The Genetic Architecture of High Bone Mass

Celia L Gregson, Emma L Duncan

Research output: Contribution to journalReview article (Academic Journal)

Abstract

The phenotypic trait of high bone mass (HBM) is an excellent example of the nexus between common and rare disease genetics. HBM may arise from carriage of many 'high bone mineral density [BMD]'-associated alleles, and certainly the genetic architecture of individuals with HBM is enriched with high BMD variants identified through genome-wide association studies of BMD. HBM may also arise as a monogenic skeletal disorder, due to abnormalities in bone formation, bone resorption, and/or bone turnover.
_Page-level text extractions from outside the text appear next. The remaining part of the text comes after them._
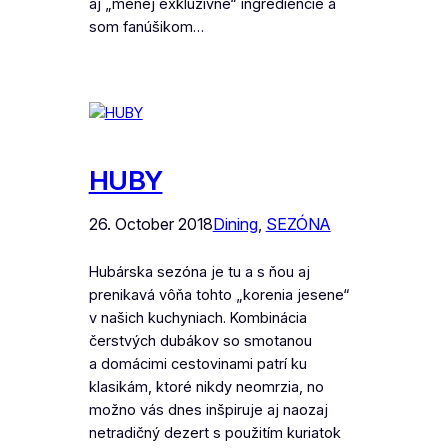
aj „menej exkluzívne“ ingrediencie a
som fanúšikom…
HUBY
26. October 2018
Dining
, 
SEZÓNA
Hubárska sezóna je tu a s ňou aj
prenikavá vôňa tohto „korenia jesene“
v našich kuchyniach. Kombinácia
čerstvých dubákov so smotanou
a domácimi cestovinami patrí ku
klasikám, ktoré nikdy neomrzia, no
možno vás dnes inšpiruje aj naozaj
netradičný dezert s použitím kuriatok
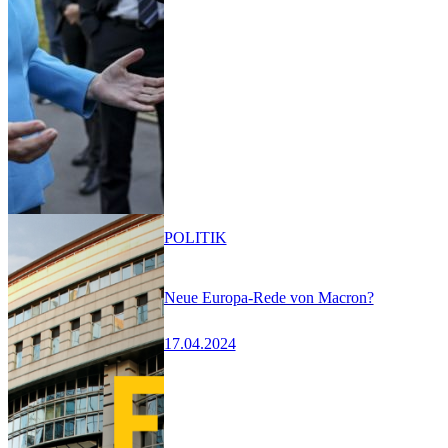
POLITIK
Neue Europa-Rede von Macron?
17.04.2024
Individuals with monogenic disorders of HBM usually, though not invariably, have other skeletal abnormalities (such as mandible enlargement) and thus are best regarded as having a skeletal dysplasia rather than just isolated high BMD. A binary etiological division of HBM into polygenic vs. monogenic, however, would be excessively simplistic: the phenotype of individuals carrying rare variants of large effect can still be modified by their common variant polygenic background, and by the environment. HBM disorders-whether predominantly polygenic or monogenic in origin-are not only interesting clinically and genetically: they provide insights into bone processes that can be exploited therapeutically, with benefits both for individuals with these rare bone disorders and importantly for the many people affected by the commonest bone disease worldwide-i.e., osteoporosis. In this review we detail the genetic architecture of HBM; we provide a conceptual framework for considering HBM in the clinical context; and we discuss monogenic and polygenic causes of HBM with particular emphasis on anabolic causes of HBM.

Original languageEnglish
Pages (from-to)595653
JournalFrontiers in Endocrinology
Volume11
DOIs
Publication statusPublished - 29 Oct 2020

Bibliographical note

Copyright © 2020 Gregson and Duncan.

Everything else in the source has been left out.